Maddux Trujillo

Profile
- Position: Kicker

Personal information
- Born: April 12, 2003 (age 23) Flowery Branch, Georgia, U.S.
- Listed height: 6 ft 0 in (1.83 m)
- Listed weight: 172 lb (78 kg)

Career information
- High school: Flowery Branch
- College: Austin Peay (2021–2023) Temple (2024)
- NFL draft: 2025: undrafted

Career history
- Indianapolis Colts (2025)*; Buffalo Bills (2026)*;
- * Offseason or practice squad member only

Awards and highlights
- Second-team All-AAC (2024); Second-team All-UAC (2023); Offensive All-ASUN (2022); Second-team All-OVC (2021);
- Stats at Pro Football Reference

= Maddux Trujillo =

American football player (born 2003)

Maddux Chase Trujillo (born April 12, 2003) is an American professional football kicker. He played college football for the Austin Peay Governors and Temple Owls. He has had stints with the Indianapolis Colts and Buffalo Bills during offseason practices.

==Early life==
Trujillo attended Flowery Branch High School in Flowery Branch, Georgia. He committed to play college football for the Austin Peay Governors.

==College career==
During his three year career at Austin Peay from 2021 through 2023, Trujillo converted on 38-of-54 field goal attempts. He was a three-time all-conference selection at Austin Peay. After the 2023 season, Trujillo entered his name into the NCAA transfer portal.

Trujillo transferred to play for the Temple Owls. In week 4 of the 2024 season, he made a 64-yard field goal in a win over Utah State, which set the record for the longest field goal in both Temple history and Lincoln Financial Field history. For his performance, Trujillo was named the AAC special teams player of the week.
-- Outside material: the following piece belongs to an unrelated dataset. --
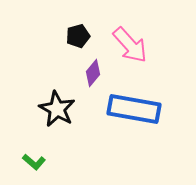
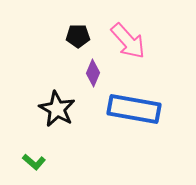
black pentagon: rotated 15 degrees clockwise
pink arrow: moved 2 px left, 4 px up
purple diamond: rotated 16 degrees counterclockwise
In week 12, he made four field goals, including a walk-off 39-yard field goal against FAU. Trujillo finished the 2024 season, converting on all 21 extra point attempts, while also making 16 of 22 field goal attempts, with five field goals from 50+ yards. After the season, he declared for the 2025 NFL Draft.

==Professional career==

Pre-draft measurables
| Height | Weight | Arm length | Hand span | Wingspan |
| 6 ft 0+3⁄8 in (1.84 m) | 172 lb (78 kg) | 30+3⁄4 in (0.78 m) | 10 in (0.25 m) | 6 ft 2+3⁄4 in (1.90 m) |
All values from Pro Day

===Indianapolis Colts===
After not being selected in the 2025 NFL draft, Trujillo signed with the Indianapolis Colts as an undrafted free agent. Heading into the 2025 season, he competed with Spencer Shrader for the Colts starting kicker job. He was waived on August 26 with an injury designation as part of final roster cuts.

===Buffalo Bills===
On January 6, 2026, Trujillo signed a reserve/future contract with the Buffalo Bills. He was waived by the Bills on May 12.